On the basis of what reasoning do you draw such conclusions about MO and variance! Good thing the first post gives the exact date from which the data was taken, so it was possible to recover:

In this case, as I wrote in the first post, the QC is equal to the average product of the BP members of the sample:

Source data attached.

Files:
nullcorr.rar  4 kb
 
Mathemat:
Logarithms are used to establish explicitly that a quantity with a distribution resembling a normal distribution has a lower bound of zero. In deriving the Black-Scholes formula, it is assumed that the price distribution is lognormal, i.e. it is not the price that is normally distributed, but its logarithm.

ARPSS necessarily includes BP detrending. A distinction is made between additive and multiplicative trends. The latter, of course, are logarithmic before detrending BP.
 
hrenfx:

On the basis of what reasoning do you draw such conclusions about MO and dispersion?!

Very simply, MO and variance exist as a statistical concept for random series, you have a "non-random" series. That is, MO and variance do not exist as concepts for them.

1. Roughly speaking, the sign criterion is broken, about 80% of your data is positive (it's a mistake - improper standardization). People in a neighbouring thread are raving about quantiles - this is just the same thing. And from the basic definition of random series.

2. The 'functional' dependencies are clearly visible.

3. and most importantly, it is to the question of knowing exactly what instrument is being analysed - there is nothing random about these instruments.
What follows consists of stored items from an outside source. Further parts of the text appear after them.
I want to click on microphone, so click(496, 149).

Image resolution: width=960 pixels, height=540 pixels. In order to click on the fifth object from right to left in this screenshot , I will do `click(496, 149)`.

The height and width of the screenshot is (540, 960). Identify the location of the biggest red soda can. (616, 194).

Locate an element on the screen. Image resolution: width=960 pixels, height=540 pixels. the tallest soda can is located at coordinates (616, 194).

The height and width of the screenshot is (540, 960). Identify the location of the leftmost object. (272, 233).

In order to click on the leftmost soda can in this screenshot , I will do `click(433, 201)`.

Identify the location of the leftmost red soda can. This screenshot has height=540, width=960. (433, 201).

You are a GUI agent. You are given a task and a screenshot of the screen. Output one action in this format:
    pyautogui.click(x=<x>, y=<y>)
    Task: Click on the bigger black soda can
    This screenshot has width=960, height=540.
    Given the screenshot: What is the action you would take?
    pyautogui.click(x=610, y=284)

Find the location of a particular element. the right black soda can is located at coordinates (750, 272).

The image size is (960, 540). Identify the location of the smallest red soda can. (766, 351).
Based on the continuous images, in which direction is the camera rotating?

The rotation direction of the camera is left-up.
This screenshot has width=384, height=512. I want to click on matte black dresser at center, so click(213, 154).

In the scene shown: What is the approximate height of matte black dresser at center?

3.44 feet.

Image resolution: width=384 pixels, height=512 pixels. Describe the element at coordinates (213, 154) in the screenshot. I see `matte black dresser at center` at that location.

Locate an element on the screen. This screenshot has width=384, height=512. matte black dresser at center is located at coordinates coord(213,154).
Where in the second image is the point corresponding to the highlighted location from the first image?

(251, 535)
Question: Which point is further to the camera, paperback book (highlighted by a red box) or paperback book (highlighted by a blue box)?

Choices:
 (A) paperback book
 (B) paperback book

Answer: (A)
At least in the representation of the data you have.

4. There is no need to hide your misunderstanding behind matrix packages, understand the basics first. And the basis is simple, the statistical analysis (and calculation of MO) can be subjected to "random" series.

5. If you just took the data as is and I showed you how to do it - that would be closer to the truth.

 
HideYourRichess:

What the hell is statistical analysis? Do you have any idea what you are talking about? We are talking about sampling, QC counts on a sample. Are you aware of concepts such as sampling MO, sampling variance and sampling QC?
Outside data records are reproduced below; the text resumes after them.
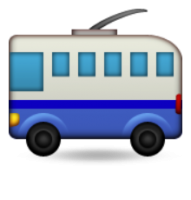 In order to click on light in this screenshot , I will do `click(16, 121)`. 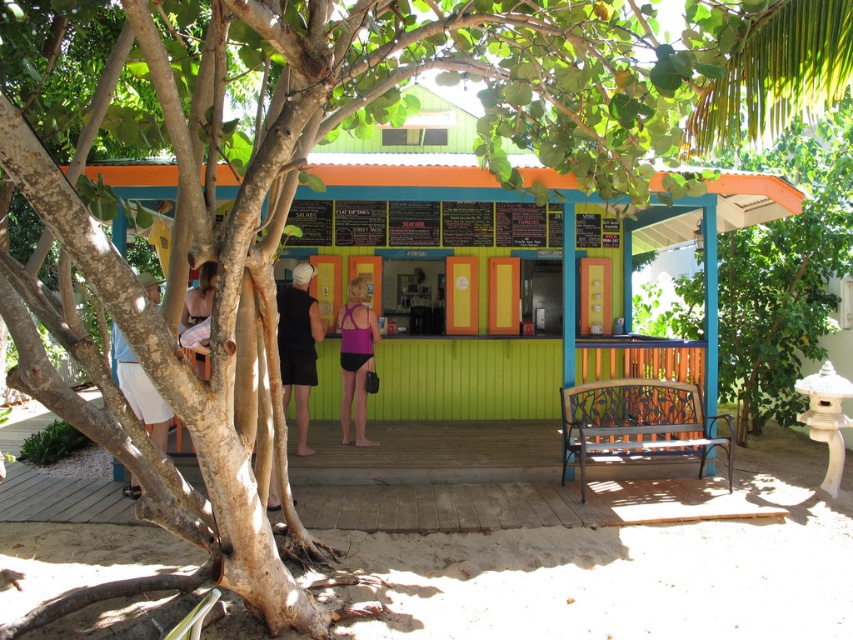 Can you confirm if black sleeveless shirt at center is taller than white fabric skirt at lower left?

Correct, black sleeveless shirt at center is much taller as white fabric skirt at lower left.

Who is positioned more to the right, black sleeveless shirt at center or white fabric skirt at lower left?

black sleeveless shirt at center is more to the right.

Where is `black sleeveless shirt at center`? black sleeveless shirt at center is located at coordinates (299, 346).

Locate an element on the screen. Image resolution: width=853 pixels, height=640 pixels. black sleeveless shirt at center is located at coordinates (299, 346).

Is point (354, 442) farther from camera compared to point (148, 388)?

Yes.

Can you confirm if pink matte swimsuit at center is positioned to the left of white fabric skirt at lower left?

No, pink matte swimsuit at center is not to the left of white fabric skirt at lower left.

Where is `pink matte swimsuit at center`? pink matte swimsuit at center is located at coordinates (355, 358).

Can you confirm if black sleeveless shirt at center is bigger than pink matte swimsuit at center?

Actually, black sleeveless shirt at center might be smaller than pink matte swimsuit at center.

Who is more distant from viewer, (308, 454) or (373, 324)?

Point (373, 324)

At what (x,y) coordinates should I click in order to perform the action: click on black sleeveless shirt at center. Please return your answer as a coordinate pair (x, y). Looking at the image, I should click on (299, 346). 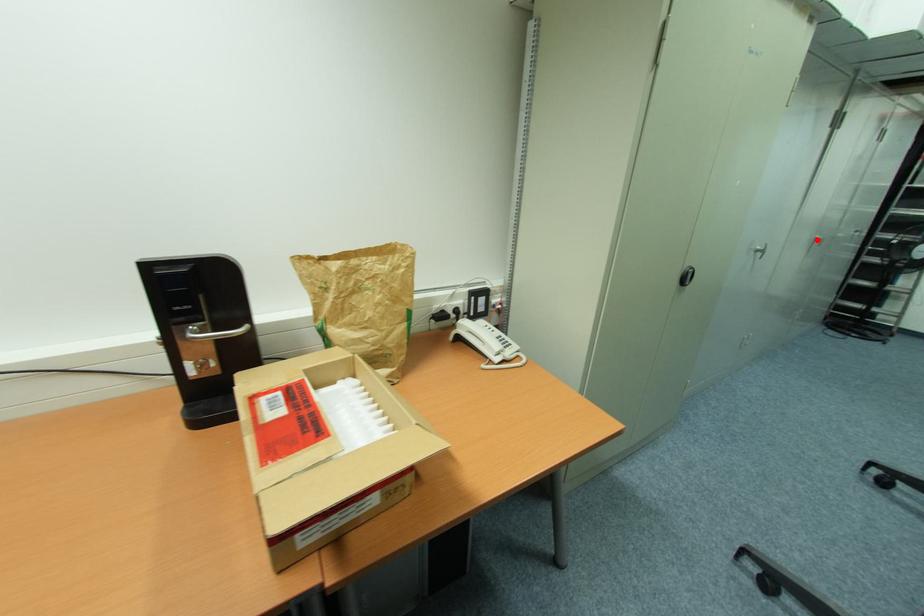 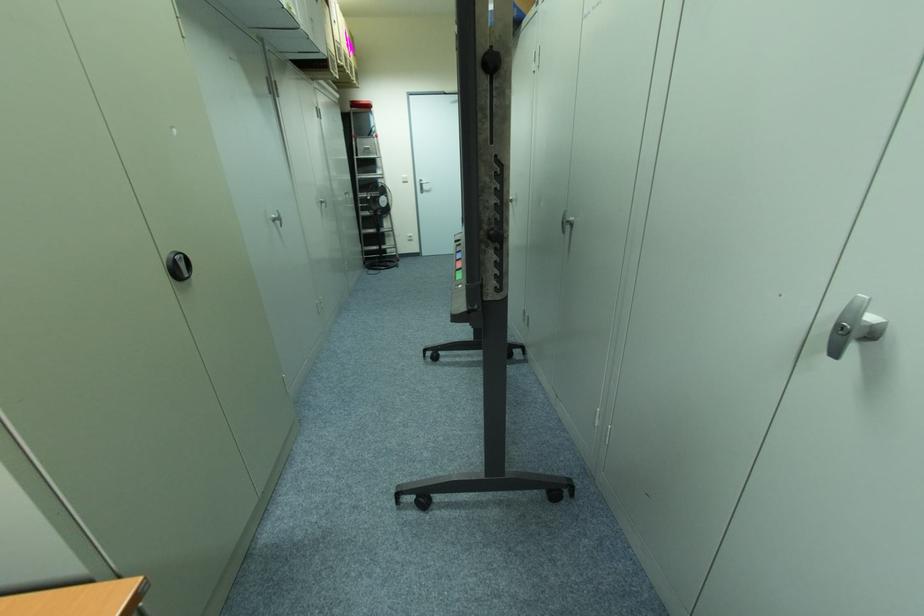 Question: A red point is marked in image1. In image2, is the corresponding 3D point closer to the camera or farther? Reply with the corresponding letter.

Choices:
 (A) The corresponding 3D point is closer.
 (B) The corresponding 3D point is farther.

Answer: (A) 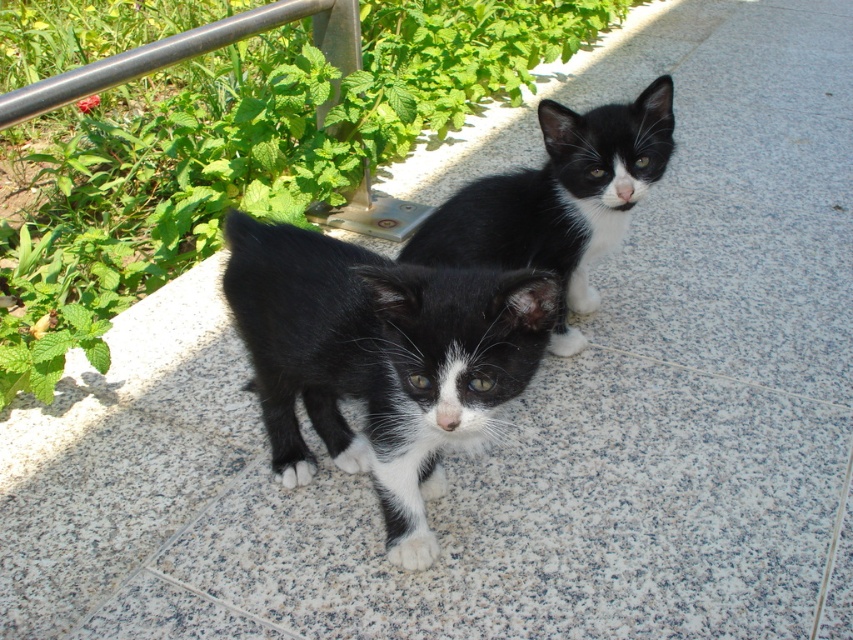 Based on the coordinates provided, where exactly is the black fur kitten at center located in the image?

The black fur kitten at center is located at coordinates point (x=378, y=356).

You are a photographer trying to capture a closeup of the kittens. You have a focus point at point (491,308) and another at point (627,138). Which focus point should you use to get the kitten that is closer to you in focus?

Point (491,308) is closer to the viewer than point (627,138), so you should use the focus point at point (491,308) to capture the closer kitten in focus. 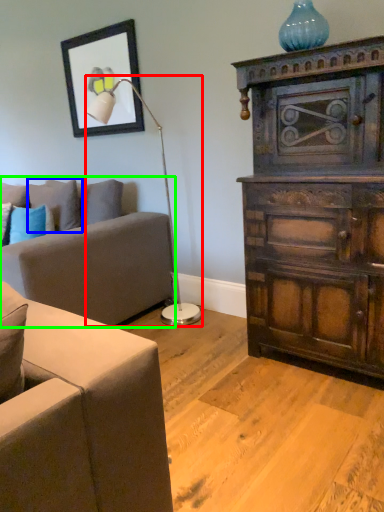 Question: Considering the real-world distances, which object is farthest from table lamp (highlighted by a red box)? pillow (highlighted by a blue box) or studio couch (highlighted by a green box)?

Choices:
 (A) pillow
 (B) studio couch

Answer: (A)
As if they were written for you:

alsu:

A little bit of background.

Another common misconception is to confuse the concepts of "correlation coefficient" (i.e. a characteristic of a stochastic relationship between c.v.) and "sample correlation coefficient" (an estimate - one of many possible - of the true QC). These are actually quite different things, and substituting one for the other is fundamentally wrong.

P.S. You have been chewed up, given the opportunity to check it out - you start quibbling with theories. Anyone who wants to, will check the results presented and be convinced of their adequacy.
 
HideYourRichess:

Very simply, MO and variance exist as a statistical concept for random series, you have a "non-random" series. That is, MO and variance do not exist as concepts for them.

1. Roughly speaking, the sign criterion is broken, about 80% of your data is positive (it's a mistake - improper standardization). People in a neighbouring thread are raving about quantiles - this is just the same thing. And from the basic definition of random series.

2. The 'functional' dependencies are clearly visible.

3. and most importantly, it is to the question of knowing exactly what instrument is being analysed - there is nothing random about these instruments. At least in the representation of the data you have.

4. There is no need to hide your misunderstanding behind matrix packages, understand the basics first. And the basis is simple, statistical analysis (and MO calculation) can be subjected to "random" series.

5. If you just took the data as is and I showed you how to do it - that would be closer to the truth.


Don't waste your energy. Prival tried to explain to him that ACF is a function, not a number - he failed. That's where you have to start.
 
HideYourRichess:

5. If you were to bluntly take the data as it is and I showed you how to do it - that would be closer to the truth.